Diz-se que, na Ásia, existem rosas cujo óleo terá uma relação profunda com o pó, podendo mesmo explicar a sua natureza, o que faz com que o Magisterium deite fogo a meio mundo para impedir que o conhecimento se espalhe. Há também, segundo a lenda, um Hotel Azul, lugar para onde vão todos os génios que foram separados – quem sabe o destino final de Pantalaimon, que está também separado de Lyra.

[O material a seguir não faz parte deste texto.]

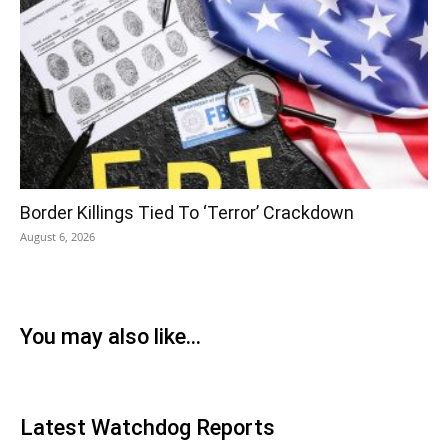
Border Killings Tied To ‘Terror’ Crackdown
August 6, 2026
You may also like...
Latest Watchdog Reports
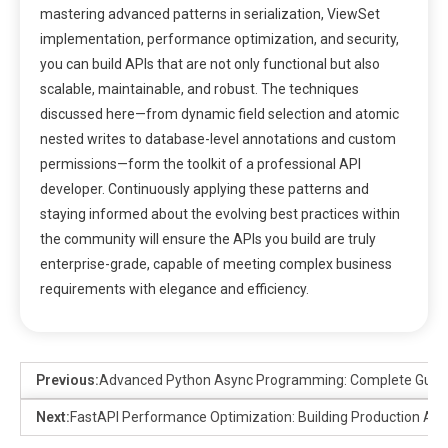
mastering advanced patterns in serialization, ViewSet
implementation, performance optimization, and security,
you can build APIs that are not only functional but also
scalable, maintainable, and robust. The techniques
discussed here—from dynamic field selection and atomic
nested writes to database-level annotations and custom
permissions—form the toolkit of a professional API
developer. Continuously applying these patterns and
staying informed about the evolving best practices within
the community will ensure the APIs you build are truly
enterprise-grade, capable of meeting complex business
requirements with elegance and efficiency.
Previous:
Advanced Python Async Programming: Complete Guide
Next:
FastAPI Performance Optimization: Building Production API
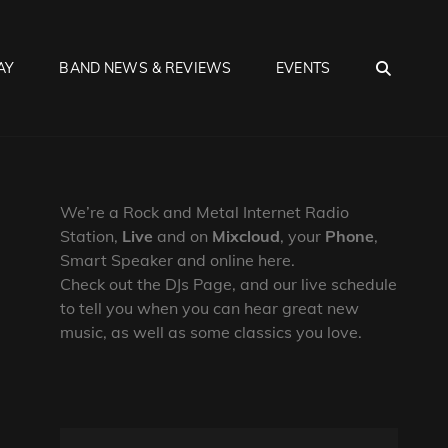
SEA
AY
BAND NEWS & REVIEWS
EVENTS
We’re a Rock and Metal Internet Radio
Station,
Live
and on
Mixcloud
, your
Phone
,
Smart Speaker and online here.
Check out the DJs Page, and our live schedule
to tell you when you can hear great new
music, as well as some classics you love.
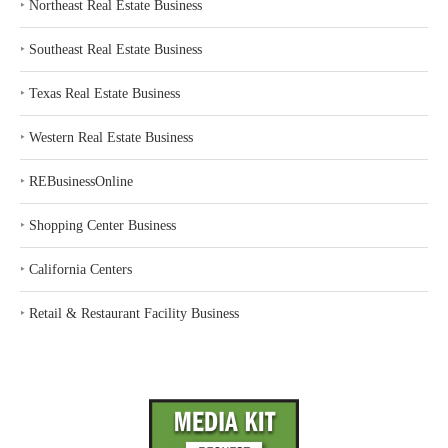
‣
Northeast Real Estate Business
‣
Southeast Real Estate Business
‣
Texas Real Estate Business
‣
Western Real Estate Business
‣
REBusinessOnline
‣
Shopping Center Business
‣
California Centers
‣
Retail & Restaurant Facility Business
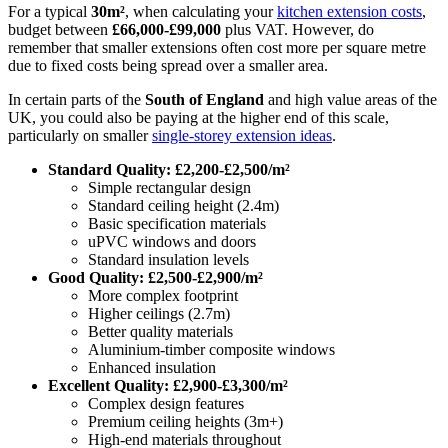
For a typical
30m²
, when calculating your
kitchen extension costs
,
budget between
£66,000-£99,000
plus VAT. However, do
remember that smaller extensions often cost more per square metre
due to fixed costs being spread over a smaller area.
In certain parts of the
South of England
and high value areas of the
UK, you could also be paying at the higher end of this scale,
particularly on smaller
single-storey extension ideas
.
Standard Quality: £2,200-£2,500/m²
Simple rectangular design
Standard ceiling height (2.4m)
Basic specification materials
uPVC windows and doors
Standard insulation levels
Good Quality: £2,500-£2,900/m²
More complex footprint
Higher ceilings (2.7m)
Better quality materials
Aluminium-timber composite windows
Enhanced insulation
Excellent Quality: £2,900-£3,300/m²
Complex design features
Premium ceiling heights (3m+)
High-end materials throughout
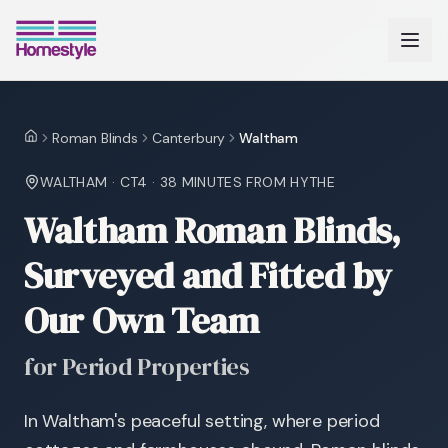
Roman Blinds
Canterbury
Waltham
Home
WALTHAM
·
CT4
·
38 MINUTES
FROM HYTHE
Waltham Roman Blinds,
Surveyed and Fitted by
Our Own Team
for Period Properties
In Waltham's peaceful setting, where period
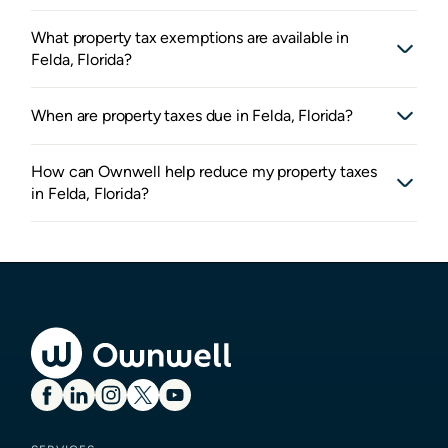
What property tax exemptions are available in
Felda, Florida?
When are property taxes due in Felda, Florida?
How can Ownwell help reduce my property taxes
in Felda, Florida?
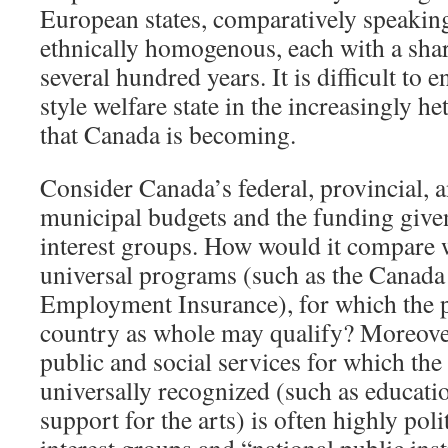
European states, comparatively speaking
ethnically homogenous, each with a share
several hundred years. It is difficult to
style welfare state in the increasingly h
that Canada is becoming.
Consider Canada’s federal, provincial, 
municipal budgets and the funding given 
interest groups. How would it compare w
universal programs (such as the Canada
Employment Insurance), for which the p
country as whole may qualify? Moreover
public and social services for which the
universally recognized (such as educatio
support for the arts) is often highly pol
interest groups and “national public ins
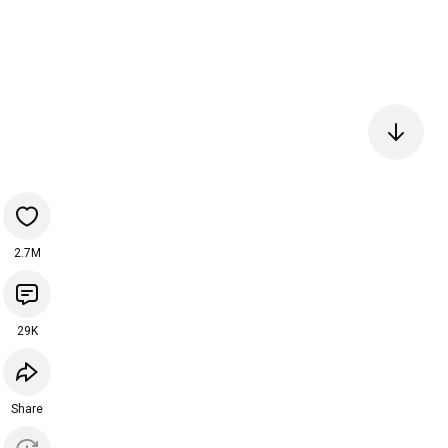
2.7M
29K
Share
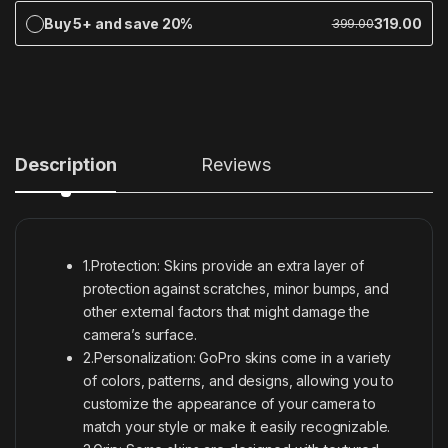
Buy 5+ and save 20%
319.00
399.00
Description
Reviews
1.Protection: Skins provide an extra layer of
protection against scratches, minor bumps, and
other external factors that might damage the
camera’s surface.
2.Personalization: GoPro skins come in a variety
of colors, patterns, and designs, allowing you to
customize the appearance of your camera to
match your style or make it easily recognizable.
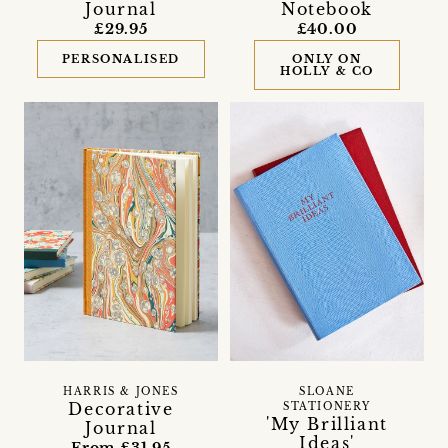
Journal
Notebook
£29.95
£40.00
PERSONALISED
ONLY ON
HOLLY & CO
HARRIS & JONES
SLOANE
Decorative
STATIONERY
'My Brilliant
Journal
Ideas'
From £31.95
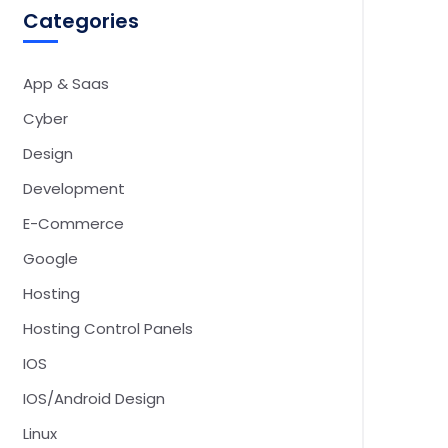
Categories
App & Saas
Cyber
Design
Development
E-Commerce
Google
Hosting
Hosting Control Panels
IOS
IOS/Android Design
Linux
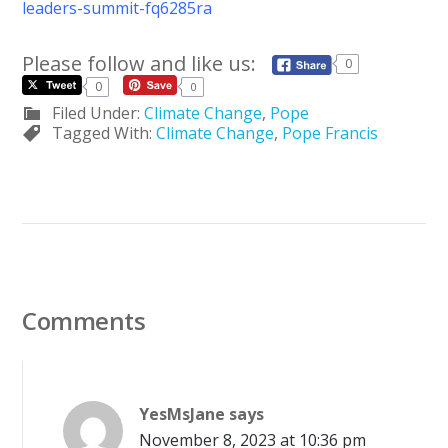
leaders-summit-fq6285ra
Please follow and like us:
0
0
0
Filed Under:
Climate Change
,
Pope
Tagged With:
Climate Change
,
Pope Francis
Comments
YesMsJane
says
November 8, 2023 at 10:36 pm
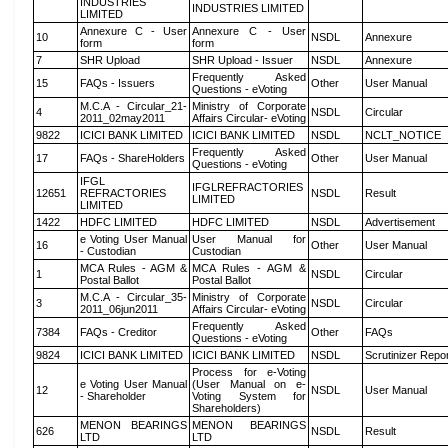
INDUSTRIES
INDUSTRIES LIMITED
LIMITED
Annexure C - User
Annexure C - User
10
NSDL
Annexure
form
form
7
SHR Upload
SHR Upload - Issuer
NSDL
Annexure
Frequently Asked
15
FAQs - Issuers
Other
User Manual
Questions - eVoting
M.C.A - Circular_21-
Ministry of Corporate
4
NSDL
Circular
2011_02may2011
Affairs Circular- eVoting
9822
ICICI BANK LIMITED
ICICI BANK LIMITED
NSDL
NCLT_NOTICE
Frequently Asked
17
FAQs - ShareHolders
Other
User Manual
Questions - eVoting
IFGL
IFGLREFRACTORIES
12651
REFRACTORIES
NSDL
Result
LIMITED
LIMITED
1422
HDFC LIMITED
HDFC LIMITED
NSDL
Advertisement
e Voting User Manual
User Manual for
16
Other
User Manual
- Custodian
Custodian
MCA Rules - AGM &
MCA Rules - AGM &
1
NSDL
Circular
Postal Ballot
Postal Ballot
M.C.A - Circular_35-
Ministry of Corporate
3
NSDL
Circular
2011_06jun2011
Affairs Circular- eVoting
Frequently Asked
7384
FAQs - Creditor
Other
FAQs
Questions - eVoting
9824
ICICI BANK LIMITED
ICICI BANK LIMITED
NSDL
Scrutinizer Repo
Process for e-Voting
e Voting User Manual
(User Manual on e-
12
NSDL
User Manual
- Shareholder
Voting System for
Shareholders)
MENON BEARINGS
MENON BEARINGS
626
NSDL
Result
LTD
LTD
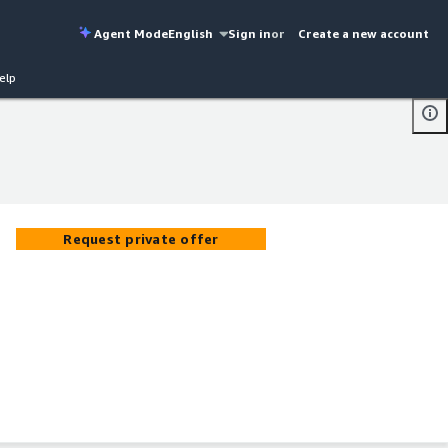
Agent Mode
English
Sign in
or
Create a new account
elp
Request private offer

Philip Pullman desenha um retrato bem próximo da sociedade moderna actual, onde “as pessoas sentem-se violentadas pelas leis, exploradas pelos patrões, discriminadas por estruturas sociais que não têm como mudar”, ao mesmo tempo que critica a ostentação da riqueza da religião católica, apresenta o problema e a crise dos refugiados e descreve o estado da política e do mundo em muitos dos seus núcleos: “um governo que não confia no povo e um povo que tem medo do governo; cada lado a expiar-se mutuamente” – e com o lado mais forte convencido de que tem razão, fazendo tudo o que é preciso para concretizar o que pretende. Grande personagens, mágoas ainda maiores e uma escrita refinada que deixa água na boca para o próximo livro. Água de rosas, pois claro.